Como se ha dicho en tantas ocasiones, la clave de los acontecimientos en Rusia es que allí no se produjo una revolución democrática tras el fin del comunismo. Buena parte de la clase dirigente optó por reciclarse y mudar de plumas. No en los niveles más altos –tal fue el caso de las repúblicas ex soviéticas del Asia Central–, sino en un punto muy inferior de la jerarquía dirigente. Fueron los cuadros medios, gente de entre 30 y 45 años, los que echaron mano de su talento para los negocios y sus contactos con el poder para convertirse en los oligarcas, como así se les llamó.

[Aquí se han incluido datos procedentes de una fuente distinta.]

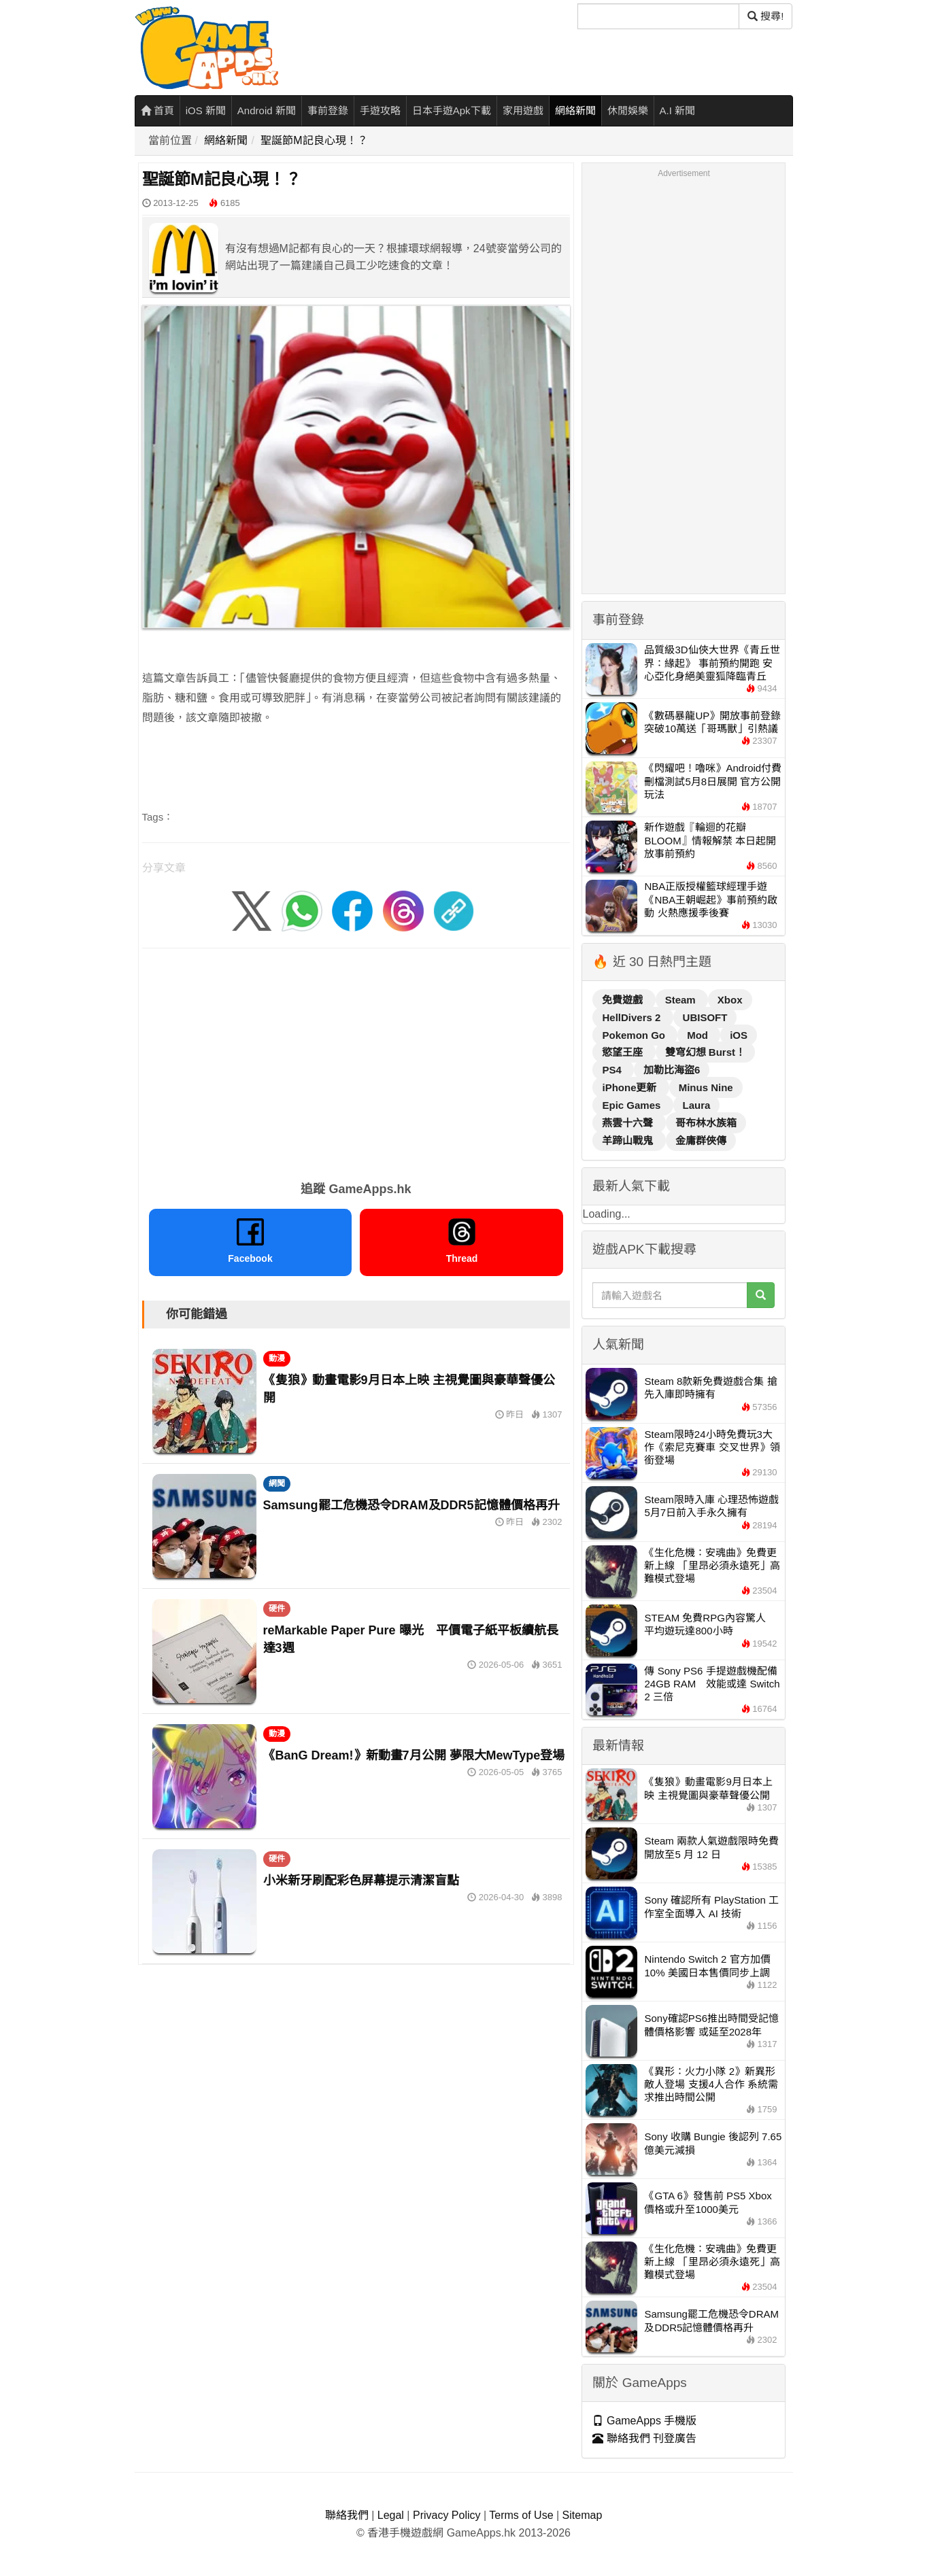  What do you see at coordinates (206, 110) in the screenshot?
I see `iOS 新聞` at bounding box center [206, 110].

A la transición de un régimen a otro siguió el saqueo de los recursos del país y su inevitable empobrecimiento. Al final de la era de Yeltsin, Rusia era un país del Tercer Mundo con armas nucleares. Ahora no se puede decir lo mismo. Putin pudo detener esa decadencia y, ayudado por el aumento del precio del petróleo, devolver al país su reputación perdida. A cambio de ello, los rusos han renunciado gustosamente a la democracia.

Rusia es un ejemplo claro de que en algunos países hay una continuidad histórica que desafía incluso las diferencias entre regímenes políticos incompatibles. La monarquía absoluta de los zares, el comunismo y la democracia imperial de Putin comparten una tradición despótica basada en la idea de que Rusia sólo puede gobernarse a través de un puño de hierro.

A los pocos meses de ser elegido, Putin inició la segunda guerra de Chechenia, alentado por la ira popular contra las bombas que mataron en sus casas a 300 moscovitas y cuya autoría se adjudicó sin que hubiera pruebas a terroristas chechenos. Curiosamente, el Gobierno no mostró especial interés en luchar contra los rumores que decían que eran los servicios secretos los que estaban detrás de los insólitos atentados. No valía sólo con ser fuerte e implacable. Había que parecerlo.

Putin prometió sangre y venganza. Los rusos vieron que tenían un dirigente capaz de satisfacer sus más oscuros instintos. Un imperio que no se hace respetar es peor que un país pequeño e indefenso, porque sus ciudadanos piensan que les están robando algo que les pertenece por derecho propio. En los peores momentos (las crisis del Kursk o de Beslán), el presidente jugó la carta del miedo: el problema residía en que Rusia no era aún el Estado fuerte que necesitaba ser para cumplir su misión histórica.

Rusia vive "rodeada de enemigos" que temen el resurgir del viejo imperio, avisa Putin a sus compatriotas. No tiene que acusar directamente a nadie, ni a EEUU ni a la UE, porque con ambos hace negocios. Le basta con recordar a los rusos de que esos enemigos no identificados aspiran a que algún día vuelvan a gobernar en Rusia los demócratas que llevaron al país a la perdición en los años noventa.

El próximo primer ministro de Rusia ha convencido a los rusos de que sólo él puede devolverles su pasado imperial. Ante la alternativa tantas veces planteada en su historia –sumisión o revolución– los rusos han escogido la primera.